Jack Welch turned General Electric into the first $100 billion company, the first $500 billion company, and the most consistent performer in the top 10. For a decade, the conglomerate model was the winning formula — until the dot-com era redefined what winning meant.
When GE took the #1 spot in 1993, it was not a technology company, not an oil company, and not a monopoly. It was a conglomerate — a company that made jet engines, ran a television network (NBC), operated a massive financial services arm (GE Capital), built power turbines, and manufactured medical imaging equipment. Under Jack Welch, who became CEO in 1981, GE became the textbook case for the idea that great management could extract value from any business.

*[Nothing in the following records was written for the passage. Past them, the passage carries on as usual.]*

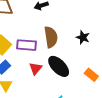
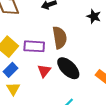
black star: (83, 37) -> (94, 16), moved

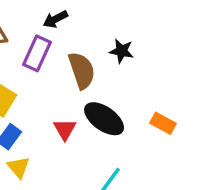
black star: (94, 16) -> (122, 51), moved
purple rectangle: (34, 46) -> (37, 53), moved, turned -60

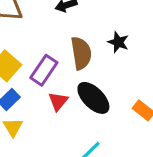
purple rectangle: (37, 53) -> (44, 70), moved

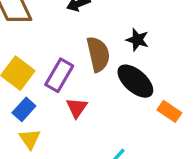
black ellipse: (93, 98) -> (135, 81), moved

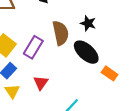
red triangle: (77, 108) -> (41, 83), moved

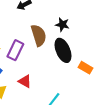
black ellipse: (86, 52) -> (63, 50), turned 30
red triangle: (41, 83) -> (25, 81), turned -32

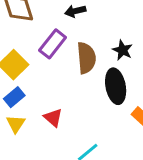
purple rectangle: (15, 50) -> (53, 44), moved

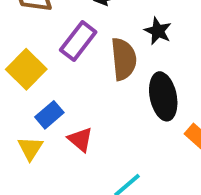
black star: (123, 50) -> (158, 31), moved
blue rectangle: (14, 97) -> (49, 115), moved

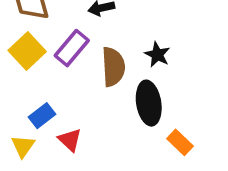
black star: (158, 31) -> (157, 55), moved
yellow square: (26, 69) -> (27, 51), moved

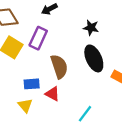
brown semicircle: (113, 67) -> (59, 66), moved
blue rectangle: (42, 116) -> (32, 84), turned 49

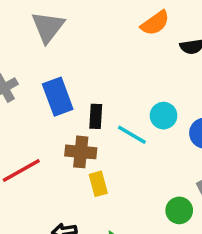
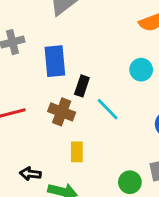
cyan circle: (164, 116) -> (141, 70), moved
yellow rectangle: (98, 184) -> (77, 152), moved

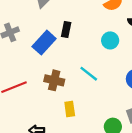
blue rectangle: (55, 61) -> (44, 43), turned 55
black rectangle: (82, 86) -> (66, 29), moved

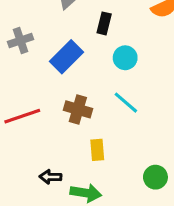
black rectangle: (66, 29) -> (104, 23), moved
cyan circle: (110, 40) -> (125, 58), moved

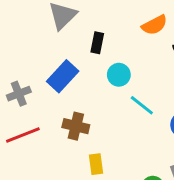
gray cross: (20, 41) -> (19, 94), moved
cyan line: (126, 103) -> (142, 105), moved

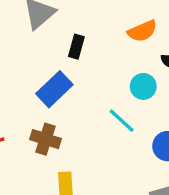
cyan circle: (119, 75) -> (143, 86), moved
blue rectangle: (63, 76) -> (54, 89), moved

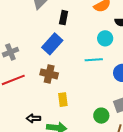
cyan line: (122, 121) -> (94, 60), turned -42

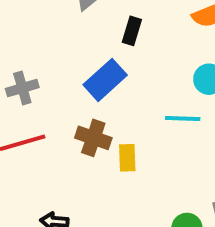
yellow rectangle: (63, 100) -> (127, 158), moved

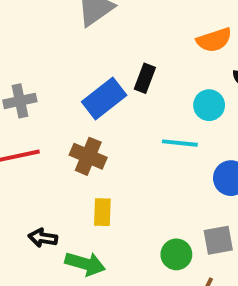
black rectangle: (132, 31) -> (145, 78), moved
yellow rectangle: (127, 158) -> (102, 212), moved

The numbers were extraordinary. GE’s market cap grew from $80 billion in 1993 to $480 billion in 2000 — a 6x increase in seven years. In 1995, it became the first company to reach $100 billion. By the time the dot-com bubble was peaking, GE had weathered the mania by simply beating earnings estimates every single quarter. Wall Street worshipped at the altar of Welch’s consistency.

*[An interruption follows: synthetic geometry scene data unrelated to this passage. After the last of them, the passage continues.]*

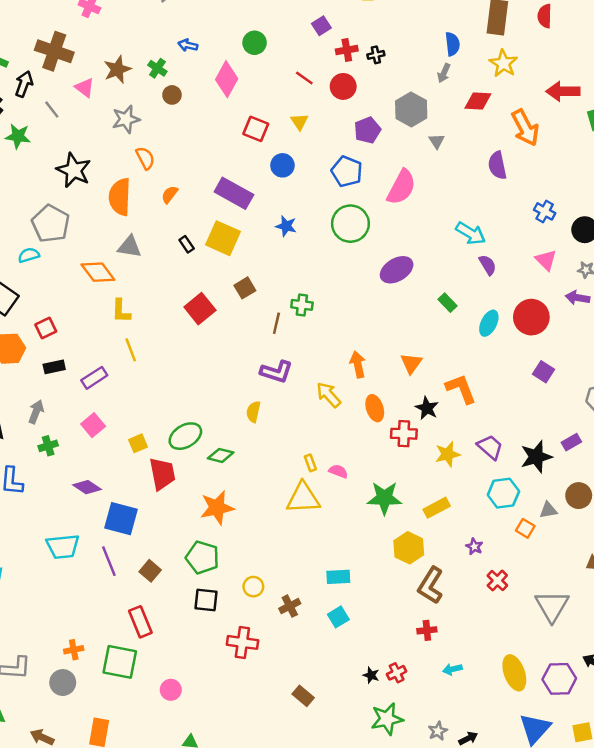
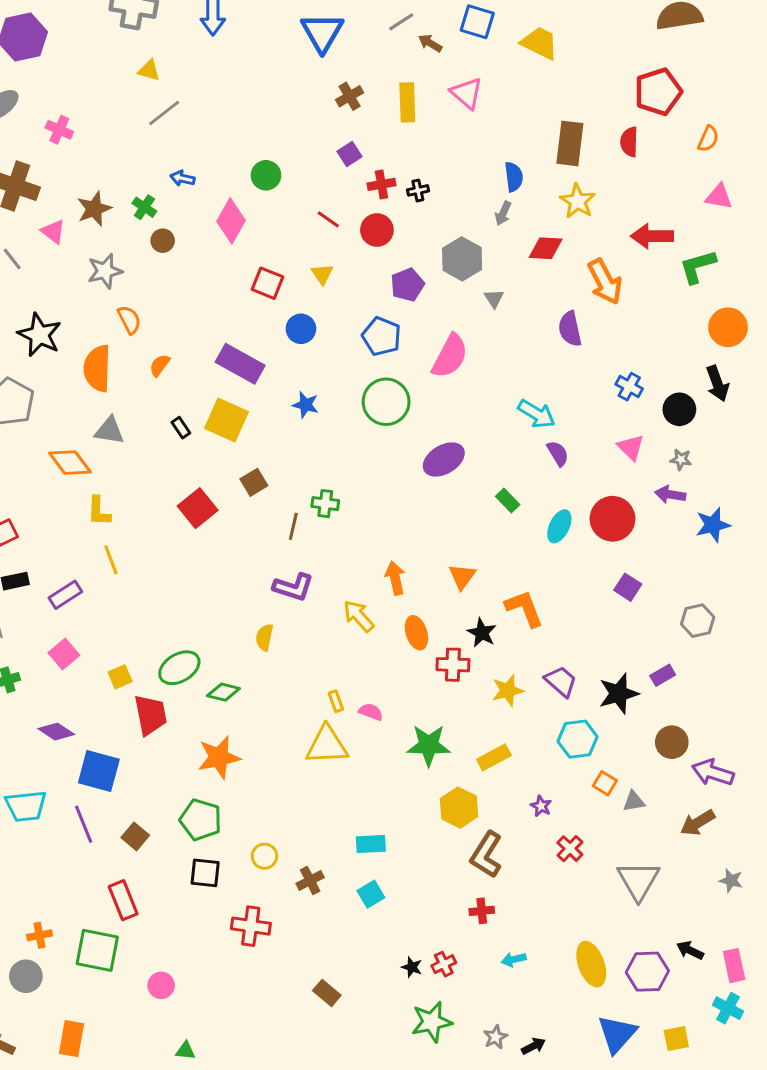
gray triangle: (548, 510) -> (634, 801), moved

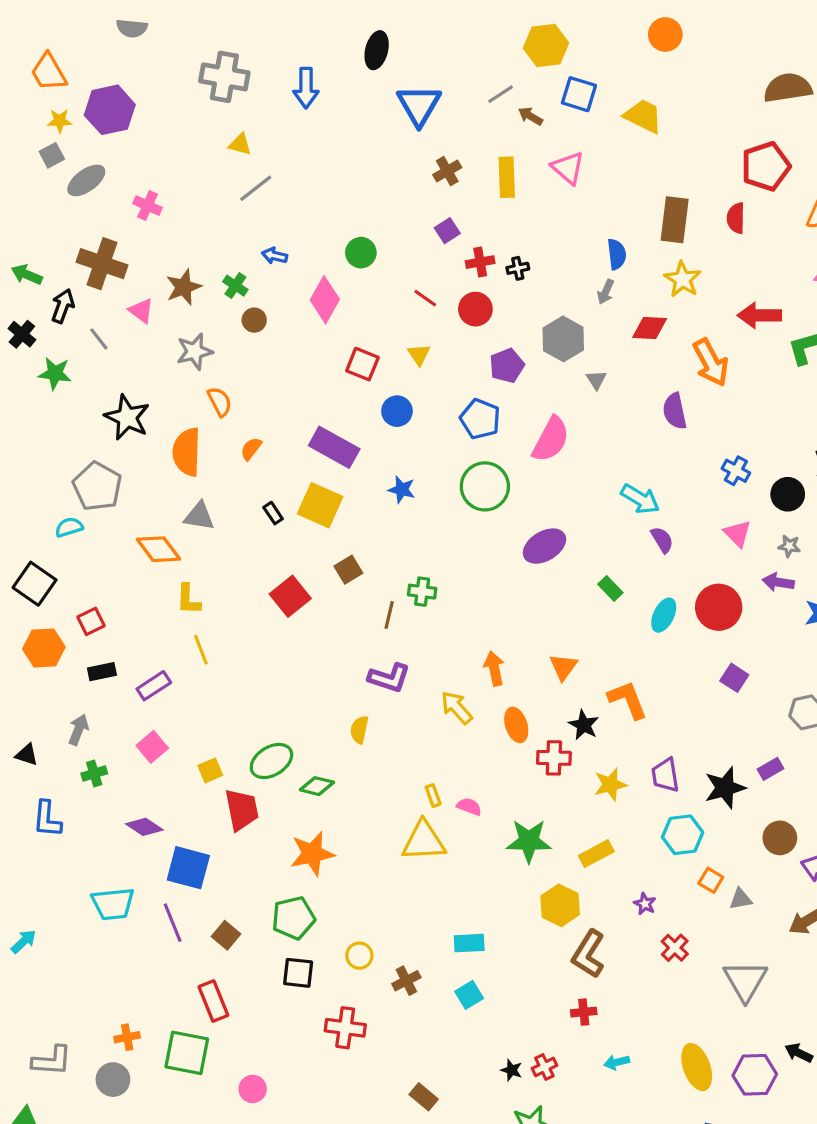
purple trapezoid: (561, 681) -> (665, 775), turned -140
green pentagon: (201, 820) -> (293, 918), turned -30

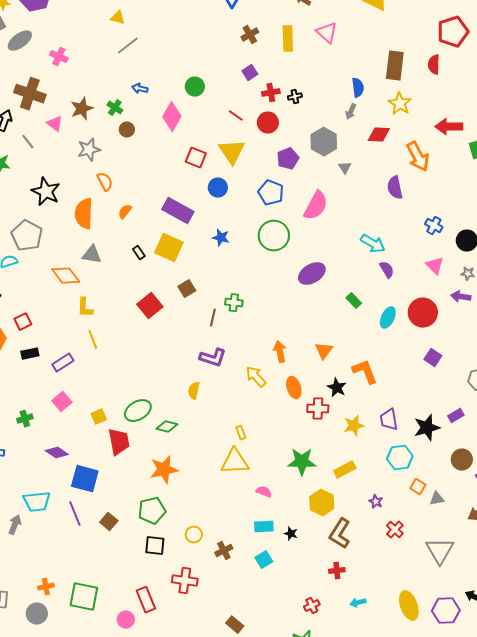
yellow triangle: (419, 355) -> (232, 152), size x1.8
gray arrow: (78, 730) -> (15, 525), moved
pink semicircle: (469, 807) -> (264, 492), moved
red rectangle: (213, 1001) -> (146, 600), moved
black star: (512, 1070) -> (291, 534), moved

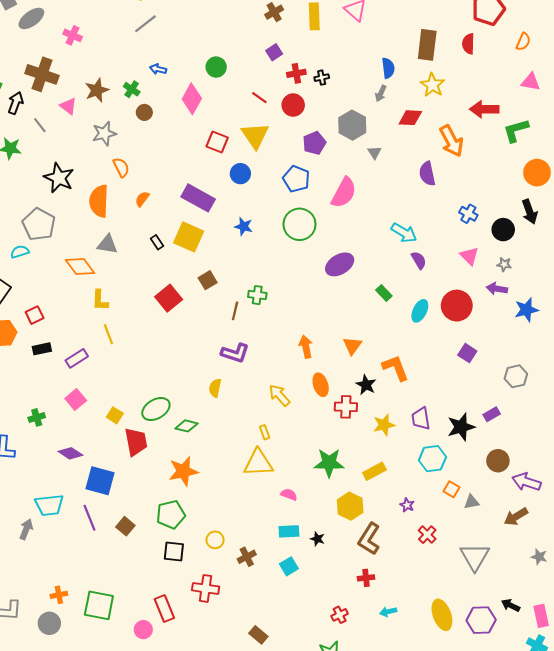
yellow arrow: (256, 377) -> (279, 395), moved
yellow square: (99, 417) -> (115, 415), turned -35

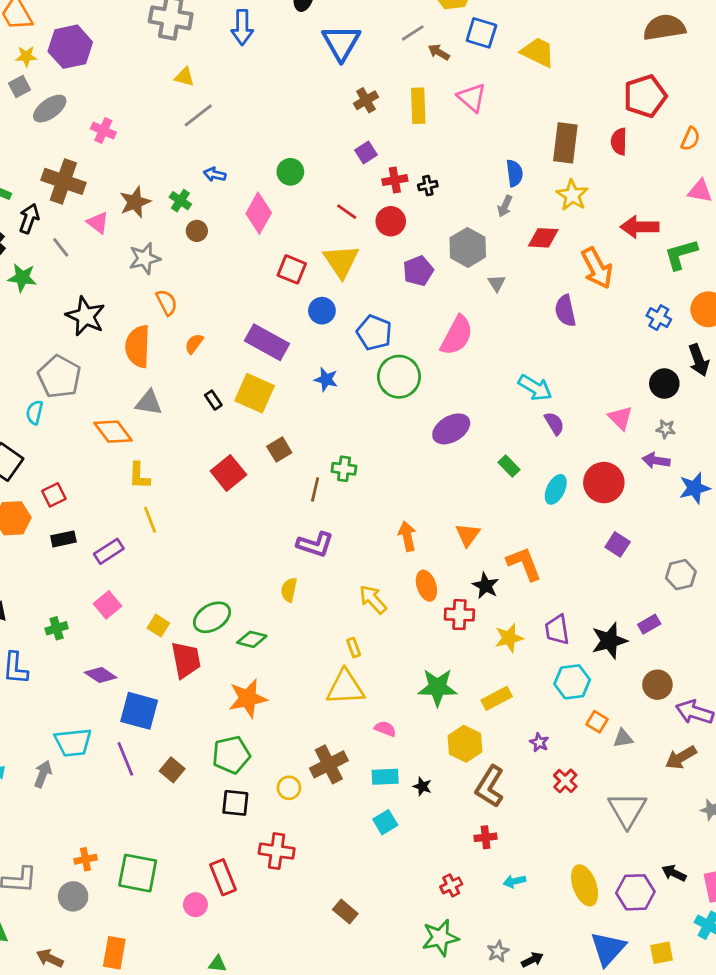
blue pentagon: (296, 179) -> (374, 333), moved
blue cross: (468, 214) -> (659, 318), moved
cyan semicircle: (20, 252) -> (35, 412), turned -60
brown cross: (247, 557) -> (329, 764), moved, size x1.5

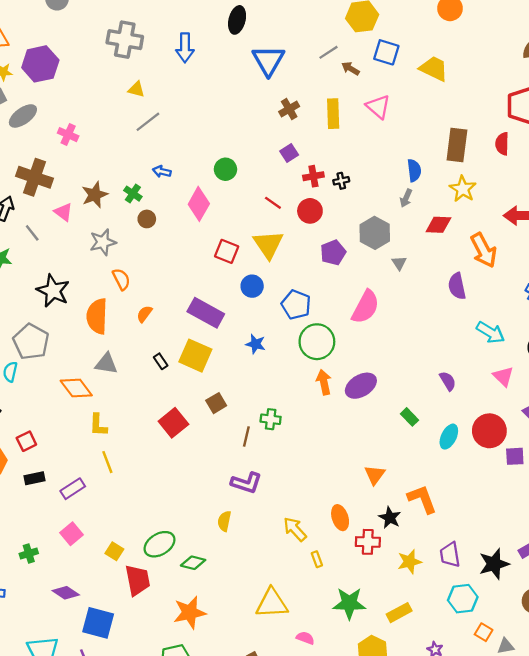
cyan arrow: (535, 388) -> (491, 332), moved
orange arrow: (407, 536) -> (324, 382), moved
purple square: (618, 544) -> (515, 456), moved, turned -36
yellow rectangle: (354, 648) -> (317, 559), moved

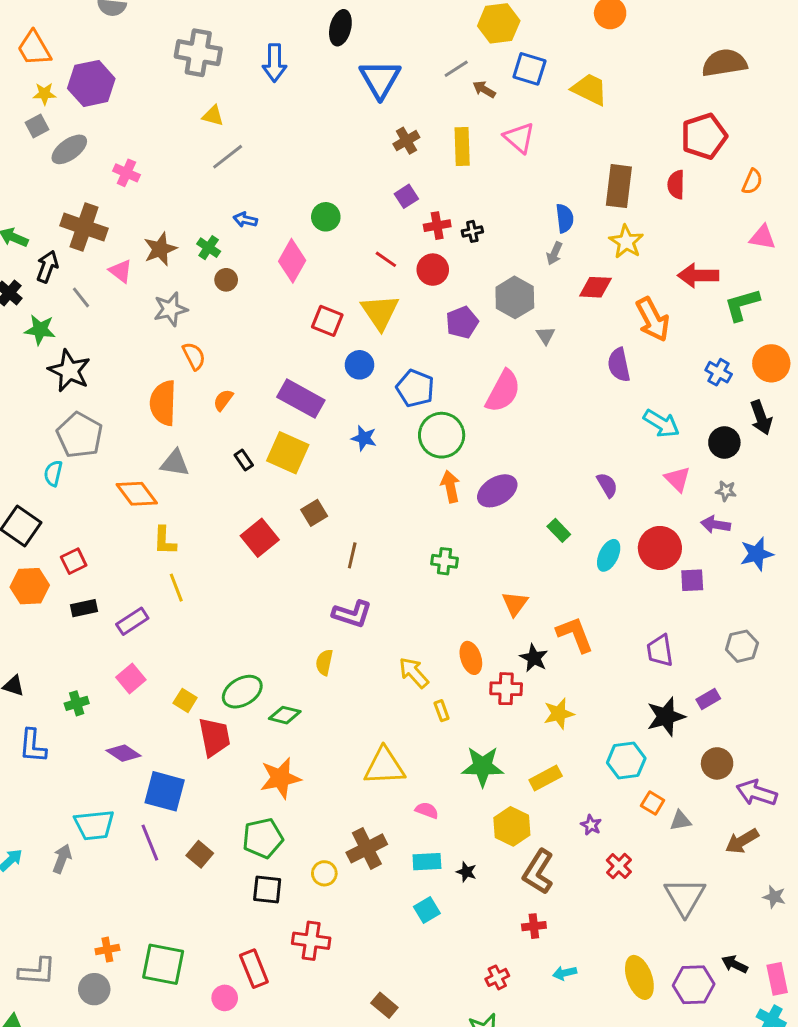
black star: (53, 291) -> (69, 371), moved
green cross: (271, 419) -> (444, 561), moved
purple trapezoid: (450, 555) -> (660, 651), moved

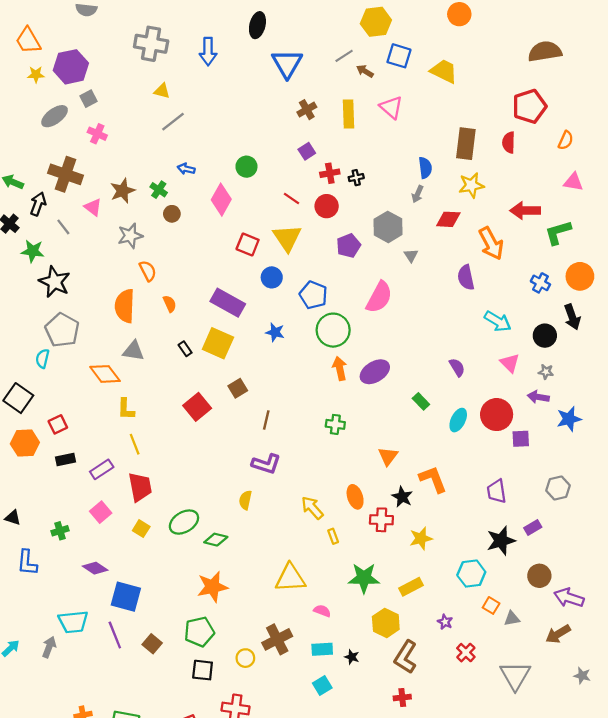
gray square: (37, 126) -> (89, 99), moved
yellow star: (626, 242) -> (471, 185), turned 30
orange semicircle: (223, 400) -> (170, 304), turned 119
red trapezoid: (214, 737) -> (140, 487), moved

The chart reveals the wild decade that was. GE rose steadily from $16 in 1993 to $156 in October 2000 — a relentless, almost monotonic climb that made it the ultimate “own it and forget it” stock. Microsoft, meanwhile, staged a spectacular sprint from $1.63 to $35.67 at its dot-com peak in late 1999 — briefly making it the most valuable company on Earth at $600 billion. But Microsoft’s crash was just as dramatic: by 2003, the stock had fallen back to $17.

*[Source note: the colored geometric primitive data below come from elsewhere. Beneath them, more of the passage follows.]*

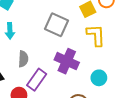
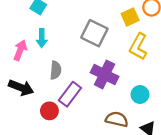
yellow L-shape: (96, 35) -> (138, 47), turned -150

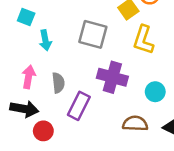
cyan arrow: (42, 38) -> (45, 40), moved
pink arrow: (20, 50) -> (29, 77), moved
red circle: (49, 111) -> (43, 131), moved

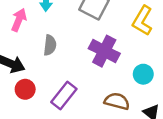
pink arrow: (29, 77) -> (19, 20), moved
purple rectangle: (79, 106) -> (64, 95), moved

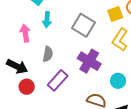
pink arrow: (19, 20) -> (25, 33), turned -36
purple rectangle: (64, 95) -> (58, 80), moved

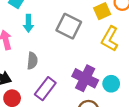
purple cross: (89, 61) -> (85, 78), moved

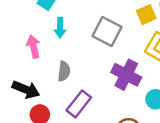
purple cross: (85, 78) -> (126, 75), moved

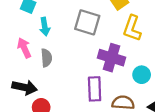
gray semicircle: (64, 71) -> (46, 58), moved
purple rectangle: (79, 104) -> (95, 89), moved, turned -30

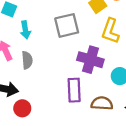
gray square: (87, 22) -> (67, 25), turned -30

GE held #1 for 10 of the 12 years from 1993 to 2004. Microsoft interrupted the reign in 1998–1999 at the height of dot-com euphoria, but GE regained the crown when the bubble burst. That was Welch’s genius — or what seemed like genius at the time: GE was the safe haven, the company that delivered earnings growth through every cycle.
| # | Company | 1999 (Peak) | 2002 (Trough) |
|---|---|---|---|
| 1 | Microsoft | $600B (#1) | n/a (fell out) |
| 2 | GE | $500B (#2) | $300B (#1) |
| 3 | Cisco | $350B (#3) | n/a (fell out) |
| 4 | ExxonMobil | $300B (#4) | $290B (#2) |
| 5 | Walmart | $280B (#5) | $240B (#4) |
| 6 | Intel | $250B (#6) | n/a (fell out) |
| 7 | Lucent | $240B (#7) | n/a (bankrupt) |
| 8 | Citigroup | $190B (#9) | $220B (#5) |
| 9 | Pfizer | n/a | $220B (#3) |
| 10 | J&J | n/a | $170B (#7) |
The comparison between 1999 (the dot-com peak) and 2002 (the post-crash trough) is one of the starkest in market history. Microsoft lost $330 billion in value. Cisco lost $300 billion. Lucent, which had been worth $240 billion, was heading toward bankruptcy. Intel fell from $250 billion to irrelevance in the rankings.
GE, by contrast, fell from $500 billion to $300 billion — a decline, but it kept the #1 position. Welch’s successor, Jeff Immelt, inherited what looked like the strongest franchise in corporate America. It would take another decade for the cracks in GE’s foundation to become visible.
The biggest winners of the dot-com bust were the boring stocks: ExxonMobil, Walmart, Pfizer, Johnson & Johnson, and Citigroup. The market rotated from growth to value overnight, and the companies that had been dismissed as “old economy” in 1999 became the market leaders of 2002.
GE’s decade at #1 was the last era of the conglomerate model. Jack Welch proved that a diversified industrial company could deliver growth rivaling any tech stock — but the magic depended on financial engineering at GE Capital, aggressive accounting, and a relentless focus on hitting Wall Street’s quarterly numbers. When those pillars cracked in the 2008 financial crisis, GE would fall from the top 10 for the first time since 1924.
The dot-com bust also established a pattern that would repeat: the most valuable company at the peak of a bubble is rarely the most valuable company at the next peak. Microsoft went from $600B in 1999 to irrelevance in the rankings for nearly 15 years. The market’s memory is short. Its appetite for the next thing is bottomless.